L’inauguration fut marquée par le défilé des troupes puis par les discours et la visite de la maison natale d’Ernest Renan. Un grand banquet rassemblant plus de 2000 convives suivi d’un discours très politique du Président Combes vinrent clôturer les fêtes de Renan.
Avec cette création Jean Boucher devint brusquement célèbre et imposa son nom au grand public.
Ernest Renan
(Tréguier 1823 – Paris 1892)
Il gagna les rangs de l’Académie à 33 ans, un an après la consécration scientifique que connu son Histoire générale des langues sémitiques. L’ampleur de ses compétences, sa personnalité, sa foi dans le positivisme devait en faire l’une des figures les plus emblématiquesdu monde intellectuel de la seconde moitié du XIXème siècle.
Archéologue, il assuma, lors de l’expédition française de 1860-1861, la direction de la célèbre mission en Syrie où il fouilla sur les sites antiques de Byblos, de Sidon et Tyr, se posant alors comme le spécialiste incontestable de la Phénicie. Philologue et brillant historien des religions : en 1845 il perd la foi et renonce ) une carrière ecclésiastique. Son livre « Vie de Jésus » en 1863 entraîne polémique et scandale.
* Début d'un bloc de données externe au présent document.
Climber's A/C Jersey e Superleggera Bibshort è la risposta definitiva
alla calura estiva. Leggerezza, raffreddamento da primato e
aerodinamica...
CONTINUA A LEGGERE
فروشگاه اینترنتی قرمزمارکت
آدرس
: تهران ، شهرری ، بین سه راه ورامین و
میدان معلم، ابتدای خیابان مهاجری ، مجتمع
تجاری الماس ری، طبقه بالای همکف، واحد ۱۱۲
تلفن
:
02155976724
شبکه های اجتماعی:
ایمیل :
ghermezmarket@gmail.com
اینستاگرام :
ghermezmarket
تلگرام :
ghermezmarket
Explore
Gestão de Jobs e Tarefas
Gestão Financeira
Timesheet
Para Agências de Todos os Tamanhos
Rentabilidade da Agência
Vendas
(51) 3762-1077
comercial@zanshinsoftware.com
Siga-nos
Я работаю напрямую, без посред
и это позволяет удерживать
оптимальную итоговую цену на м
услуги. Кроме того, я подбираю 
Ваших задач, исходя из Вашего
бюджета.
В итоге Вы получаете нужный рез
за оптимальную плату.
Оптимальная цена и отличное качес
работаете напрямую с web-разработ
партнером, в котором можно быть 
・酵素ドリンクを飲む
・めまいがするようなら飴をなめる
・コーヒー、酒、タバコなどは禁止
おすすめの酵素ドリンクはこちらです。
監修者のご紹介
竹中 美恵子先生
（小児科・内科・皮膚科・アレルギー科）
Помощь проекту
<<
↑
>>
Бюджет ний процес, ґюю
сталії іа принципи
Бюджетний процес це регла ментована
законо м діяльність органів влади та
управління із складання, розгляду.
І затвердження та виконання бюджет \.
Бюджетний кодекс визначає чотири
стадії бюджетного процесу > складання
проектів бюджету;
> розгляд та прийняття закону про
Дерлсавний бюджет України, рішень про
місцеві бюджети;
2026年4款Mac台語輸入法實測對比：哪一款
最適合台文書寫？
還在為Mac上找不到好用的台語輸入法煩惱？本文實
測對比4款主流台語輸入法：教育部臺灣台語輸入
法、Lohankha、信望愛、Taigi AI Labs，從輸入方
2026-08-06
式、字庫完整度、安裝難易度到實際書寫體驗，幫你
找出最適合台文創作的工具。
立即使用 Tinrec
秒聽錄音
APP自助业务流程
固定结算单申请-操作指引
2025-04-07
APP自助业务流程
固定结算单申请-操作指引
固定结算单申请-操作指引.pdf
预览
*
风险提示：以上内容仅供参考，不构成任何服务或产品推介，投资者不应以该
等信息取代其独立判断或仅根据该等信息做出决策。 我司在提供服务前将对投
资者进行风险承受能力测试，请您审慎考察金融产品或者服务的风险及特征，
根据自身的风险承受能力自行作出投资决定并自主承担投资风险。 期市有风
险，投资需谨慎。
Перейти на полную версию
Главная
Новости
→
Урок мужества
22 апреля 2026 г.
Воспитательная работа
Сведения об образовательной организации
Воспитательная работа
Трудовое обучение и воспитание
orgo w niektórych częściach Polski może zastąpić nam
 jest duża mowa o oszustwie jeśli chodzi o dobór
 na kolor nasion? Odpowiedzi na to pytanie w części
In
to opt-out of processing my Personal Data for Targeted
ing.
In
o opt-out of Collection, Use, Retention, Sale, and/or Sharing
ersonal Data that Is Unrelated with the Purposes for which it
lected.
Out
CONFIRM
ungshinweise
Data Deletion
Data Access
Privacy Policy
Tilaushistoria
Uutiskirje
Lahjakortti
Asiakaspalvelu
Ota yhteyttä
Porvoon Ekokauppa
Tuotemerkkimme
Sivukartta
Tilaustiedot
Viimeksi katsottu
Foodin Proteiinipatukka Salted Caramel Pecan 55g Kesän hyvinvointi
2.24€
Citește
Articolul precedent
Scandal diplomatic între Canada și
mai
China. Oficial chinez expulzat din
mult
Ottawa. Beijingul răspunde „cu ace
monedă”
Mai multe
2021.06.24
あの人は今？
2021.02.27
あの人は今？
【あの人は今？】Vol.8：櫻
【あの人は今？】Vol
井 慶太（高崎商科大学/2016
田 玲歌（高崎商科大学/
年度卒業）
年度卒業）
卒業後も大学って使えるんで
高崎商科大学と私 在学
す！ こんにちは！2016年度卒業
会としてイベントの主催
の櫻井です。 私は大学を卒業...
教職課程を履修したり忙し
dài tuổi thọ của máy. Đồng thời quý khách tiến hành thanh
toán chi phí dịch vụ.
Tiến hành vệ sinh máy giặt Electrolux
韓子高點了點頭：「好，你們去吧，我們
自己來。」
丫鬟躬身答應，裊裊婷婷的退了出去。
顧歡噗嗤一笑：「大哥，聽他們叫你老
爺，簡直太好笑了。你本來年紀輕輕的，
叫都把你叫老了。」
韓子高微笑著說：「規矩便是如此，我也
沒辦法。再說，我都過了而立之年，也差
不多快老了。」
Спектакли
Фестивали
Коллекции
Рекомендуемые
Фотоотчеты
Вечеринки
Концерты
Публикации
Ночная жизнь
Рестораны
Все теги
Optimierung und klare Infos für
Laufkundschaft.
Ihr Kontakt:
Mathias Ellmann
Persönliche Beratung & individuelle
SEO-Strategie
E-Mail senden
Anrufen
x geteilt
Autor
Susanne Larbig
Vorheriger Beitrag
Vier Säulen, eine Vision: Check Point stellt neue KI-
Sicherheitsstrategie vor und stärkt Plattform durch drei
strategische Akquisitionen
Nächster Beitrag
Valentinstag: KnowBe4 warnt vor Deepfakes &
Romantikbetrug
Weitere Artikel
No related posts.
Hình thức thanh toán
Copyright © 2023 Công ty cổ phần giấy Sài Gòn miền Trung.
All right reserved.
Tréguier – Communes des Côtes d’Armor où l’on peut découvrir l’exposition « Tréguier, 1903 : l’Affaire… » réalisée à l’occasion du centenaire de l’érection de la statue d’Ernest Renan et présentée jusqu’au 28 septembre 2003.
Centre des Monuments nationaux
Maison d’Ernest Renan
20 rue Renan
22220 Tréguier
Pallas Athéna
Elle est la fille préférée de Zeus, qui l’enfanta seul, puisqu’elle sortit de son crâne, toute armée. Elle apparaît dans l’Iliade comme une déesse guerrière, mais le plus souvent, elle ne se monter agressive que pour défendre la Cité, dont elle est la protectrice. Déesse civilisatrice, elle préside à l’artisanat et à l’agriculture. C’est elle qui fit connaître la bride aux hommes, et leur permit ainsi de domestiquer les chevaux. Ses attributs sont nombreux, parmi lesquels l’égide – son bouclier, et le foudre parfois prêté par son père.
Son animal consacré est la chouette ; elle créa de ses mains l’olivier, dont elle fit don à sa ville, Athènes. C’est là que s’élève son temple, le Parthénon, de l’un des noms de la déesse, Parthénos, c’est-à-dire la Vierge. Athéna-Pallas est en effet la plus importante des trois divinités vierges, elle personnifie donc, outre la sagesse et la raison, la chasteté.
La sagesse d’Athéna a guidé Renan en sa qualité de déesse de l’intelligence, de la justice et des arts, elle personnifie au sein du groupe sculpté la raison et le savoir du penseur.